#### Source material

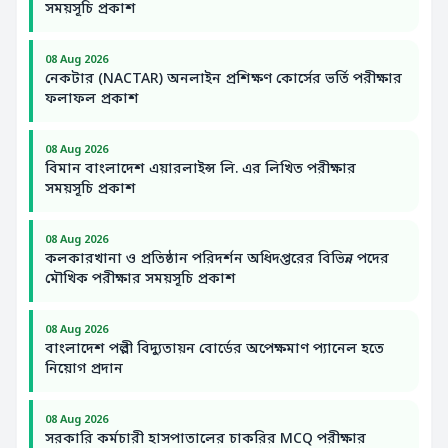
সময়সূচি প্রকাশ
08 Aug 2026
নেকটার (NACTAR) অনলাইন প্রশিক্ষণ কোর্সের ভর্তি পরীক্ষার
ফলাফল প্রকাশ
08 Aug 2026
বিমান বাংলাদেশ এয়ারলাইন্স লি. এর লিখিত পরীক্ষার
সময়সূচি প্রকাশ
08 Aug 2026
কলকারখানা ও প্রতিষ্ঠান পরিদর্শন অধিদপ্তরের বিভিন্ন পদের
মৌখিক পরীক্ষার সময়সূচি প্রকাশ
08 Aug 2026
বাংলাদেশ পল্লী বিদ্যুতায়ন বোর্ডের অপেক্ষমাণ প্যানেল হতে
নিয়োগ প্রদান
08 Aug 2026
সরকারি কর্মচারী হাসপাতালের চাকরির MCQ পরীক্ষার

########

▶ _What you have to do_: Keep the pictures out of the copy and return the rest of the data above exactly.

▶ _Answer_:
সময়সূচি প্রকাশ
08 Aug 2026
নেকটার (NACTAR) অনলাইন প্রশিক্ষণ কোর্সের ভর্তি পরীক্ষার
ফলাফল প্রকাশ
08 Aug 2026
বিমান বাংলাদেশ এয়ারলাইন্স লি. এর লিখিত পরীক্ষার
সময়সূচি প্রকাশ
08 Aug 2026
কলকারখানা ও প্রতিষ্ঠান পরিদর্শন অধিদপ্তরের বিভিন্ন পদের
মৌখিক পরীক্ষার সময়সূচি প্রকাশ
08 Aug 2026
বাংলাদেশ পল্লী বিদ্যুতায়ন বোর্ডের অপেক্ষমাণ প্যানেল হতে
নিয়োগ প্রদান
08 Aug 2026
সরকারি কর্মচারী হাসপাতালের চাকরির MCQ পরীক্ষার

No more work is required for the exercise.